La creatividad a dejado de ser un fenómeno psicológico y ha pasado a ser un hecho social, es un valor que todas las sociedades y personas reclaman para sí. En nuestros días ninguna cosa tiene mayor valor que una nueva vacuna que cure el SIDA; o un nuevo computador más rápido, eficiente y fácil de manipular, una nueva variedad de semilla, inmune a plagas, que resista a cambios de temperatura; o un sistema de descontaminación ambiental. Todo esto tendiente a mejorar nuestra calidad de vida. Según el profesor Alvin Toffler, vivimos en una sociedad novofílica, amante de lo nuevo.

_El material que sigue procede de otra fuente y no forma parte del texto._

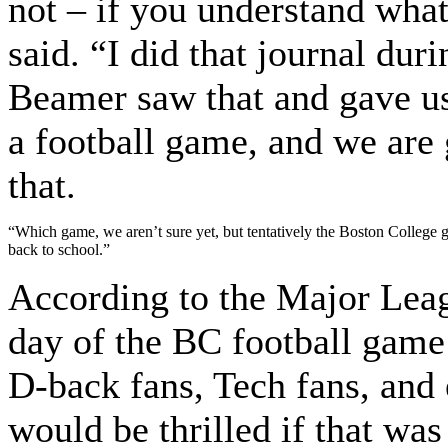
not – if you understand wh
said. “I did that journal dur
Beamer saw that and gave us
a football game, and we are 
that.
“Which game, we aren’t sure yet, but tentatively the Boston College g
back to school.”
According to the Major Leag
day of the BC football game
D-back fans, Tech fans, and
would be thrilled if that wa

En la educación, la creatividad está pasando a ser un valor educativo que debe formar parte indispensable del proceso de aprendizaje en todas las área curriculares. Educar creativamente es educar para el cambio, capacitar para la innovación, para el progreso y formar personas ricas en originalidad, flexibilidad, visión futura, iniciativa, confianza, amantes de los riesgos y listas para afrontar los obstáculos y problemas que se le van presentando en su vida escolar y cotidiana, además de ofrecerles herramientas para la innovación. La actividad creativa es intrínsecamente humana, intencional ,comunicativa, novedosa y original, tiene carácter transformador; todos somos capaces de transformar algo de actuar de un modo flexible y de romper con el determinismo de lo aprendido. Para A. Maslow, esto resulta posible cuando el individuo va convenciéndose de que “a lo espontáneo, sigue lo deliberado; a la aceptación total, la crítica; a la intuición, el rigor del pensamiento; al atrevimiento, la precaución; a la imaginación y la fantasía, la realidad de la comprobación”. Por lo tanto nos preguntaremos ¿Es posible enseñar la creatividad? ¿Todos los alumnos pueden ser creativos?. En realidad se puede educar en la creatividad a todos los estudiantes porque todos pueden ejercitar su pensamiento convergente y su pensamiento divergente, todos son capaces de reorganizar una estructura ideativa tradicional, para convertirla en una estructura ideativa novedosa.
El Centro Educativo no es un lugar para formar personas especialmente creativas, sino para darles conciencia de sus capacidades y despertar el dinamismo creador que luego se realizará según las propias opciones, tanto las características de la creatividad, los recursos que en ella interactúan, así como las etapas del proceso creativo nos dan elementos para el diseño de estrategias de trabajo en el salón de clase. Tomando como base lo dicho anteriormente, el Centro Educativo y sus docentes debe regular su ambiente, incorporar a sus contenidos y practicas pedagógicas técnicas que desarrollen la creatividad contextualizandolas con el medio, buscando el desarrollo del pensamiento creativo y tomando como base lo establecido en el Diseño Curricular Básico del Ministerio de educación.
Todos los maestros queremos que nuestros alumnos sean creativos, por que pensar que solo alguno de ellos puedan enriquecer su nivel de creatividad cuando los tiempos actuales requieren de personas capaces de transformar las condiciones existentes actualmente.